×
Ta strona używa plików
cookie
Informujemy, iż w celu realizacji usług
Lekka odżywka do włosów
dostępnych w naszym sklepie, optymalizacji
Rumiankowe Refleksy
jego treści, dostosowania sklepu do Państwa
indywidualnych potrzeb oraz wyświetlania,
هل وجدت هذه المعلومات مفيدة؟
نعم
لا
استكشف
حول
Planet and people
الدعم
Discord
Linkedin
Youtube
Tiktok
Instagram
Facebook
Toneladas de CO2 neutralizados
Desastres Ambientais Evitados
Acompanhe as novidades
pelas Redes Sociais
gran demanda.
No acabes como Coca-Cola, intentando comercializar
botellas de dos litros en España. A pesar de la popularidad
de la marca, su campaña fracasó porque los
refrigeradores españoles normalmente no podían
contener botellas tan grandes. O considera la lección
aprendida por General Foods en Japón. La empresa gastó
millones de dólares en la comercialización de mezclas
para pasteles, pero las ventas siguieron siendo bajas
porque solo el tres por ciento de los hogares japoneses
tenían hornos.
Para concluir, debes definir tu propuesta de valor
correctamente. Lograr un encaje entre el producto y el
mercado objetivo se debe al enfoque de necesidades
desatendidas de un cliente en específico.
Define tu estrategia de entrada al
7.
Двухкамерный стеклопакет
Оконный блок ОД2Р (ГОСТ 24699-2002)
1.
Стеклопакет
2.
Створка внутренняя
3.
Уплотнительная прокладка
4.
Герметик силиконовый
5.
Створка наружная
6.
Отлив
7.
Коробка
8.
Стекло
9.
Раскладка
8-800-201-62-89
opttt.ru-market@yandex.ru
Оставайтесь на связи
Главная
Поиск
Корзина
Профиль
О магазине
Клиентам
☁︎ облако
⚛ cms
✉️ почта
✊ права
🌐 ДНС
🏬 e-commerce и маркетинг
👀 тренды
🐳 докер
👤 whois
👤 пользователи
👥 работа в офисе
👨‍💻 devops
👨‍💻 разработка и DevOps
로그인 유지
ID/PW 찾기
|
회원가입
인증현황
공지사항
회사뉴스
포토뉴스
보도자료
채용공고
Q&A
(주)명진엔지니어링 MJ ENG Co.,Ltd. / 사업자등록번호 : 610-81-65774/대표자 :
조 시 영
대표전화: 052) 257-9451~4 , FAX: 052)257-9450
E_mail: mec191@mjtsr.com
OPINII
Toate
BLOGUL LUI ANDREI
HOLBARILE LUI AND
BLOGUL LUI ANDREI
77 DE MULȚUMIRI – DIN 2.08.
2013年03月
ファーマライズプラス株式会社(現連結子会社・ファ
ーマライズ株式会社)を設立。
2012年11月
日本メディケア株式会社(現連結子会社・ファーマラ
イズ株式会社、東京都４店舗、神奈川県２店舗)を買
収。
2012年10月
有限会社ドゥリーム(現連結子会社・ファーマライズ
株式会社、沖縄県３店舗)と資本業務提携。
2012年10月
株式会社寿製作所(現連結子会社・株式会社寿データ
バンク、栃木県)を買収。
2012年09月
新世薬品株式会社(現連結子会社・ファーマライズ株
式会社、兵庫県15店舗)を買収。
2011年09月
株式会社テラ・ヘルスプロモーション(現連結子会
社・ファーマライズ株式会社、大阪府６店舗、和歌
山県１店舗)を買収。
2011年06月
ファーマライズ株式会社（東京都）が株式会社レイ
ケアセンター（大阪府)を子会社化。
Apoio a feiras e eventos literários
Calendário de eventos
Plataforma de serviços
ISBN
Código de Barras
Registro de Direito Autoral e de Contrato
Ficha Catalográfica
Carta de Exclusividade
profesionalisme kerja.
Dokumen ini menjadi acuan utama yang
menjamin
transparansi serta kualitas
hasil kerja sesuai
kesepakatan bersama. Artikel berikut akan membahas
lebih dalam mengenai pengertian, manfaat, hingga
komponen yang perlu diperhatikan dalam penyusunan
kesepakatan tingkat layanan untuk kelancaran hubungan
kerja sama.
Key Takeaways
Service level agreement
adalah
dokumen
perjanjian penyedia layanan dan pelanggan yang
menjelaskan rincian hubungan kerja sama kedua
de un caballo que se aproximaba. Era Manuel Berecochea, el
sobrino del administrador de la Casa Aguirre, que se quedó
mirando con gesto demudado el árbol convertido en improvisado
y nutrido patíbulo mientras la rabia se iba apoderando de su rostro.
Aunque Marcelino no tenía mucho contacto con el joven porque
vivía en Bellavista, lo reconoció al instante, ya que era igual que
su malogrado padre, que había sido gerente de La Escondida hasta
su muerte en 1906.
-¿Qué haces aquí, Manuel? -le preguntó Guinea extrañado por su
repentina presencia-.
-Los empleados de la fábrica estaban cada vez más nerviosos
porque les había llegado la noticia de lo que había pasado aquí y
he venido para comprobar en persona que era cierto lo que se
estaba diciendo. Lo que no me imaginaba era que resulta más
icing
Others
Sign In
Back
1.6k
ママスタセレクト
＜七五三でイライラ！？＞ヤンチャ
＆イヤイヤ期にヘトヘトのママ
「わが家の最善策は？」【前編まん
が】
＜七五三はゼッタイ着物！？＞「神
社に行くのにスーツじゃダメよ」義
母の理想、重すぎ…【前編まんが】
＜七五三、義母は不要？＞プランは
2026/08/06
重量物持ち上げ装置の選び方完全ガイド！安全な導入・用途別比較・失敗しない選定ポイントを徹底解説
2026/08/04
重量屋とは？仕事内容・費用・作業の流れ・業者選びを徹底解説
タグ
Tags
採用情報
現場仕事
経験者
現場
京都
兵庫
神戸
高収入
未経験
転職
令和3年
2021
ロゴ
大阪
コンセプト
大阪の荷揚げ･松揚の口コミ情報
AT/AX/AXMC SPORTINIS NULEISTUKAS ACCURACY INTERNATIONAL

════════════════════

§ **PROBLEM**
The word "layanan": say how many lines of the records hold it, and give nothing but the number.

§ **SOLUTION TO THE EXERCISE**
2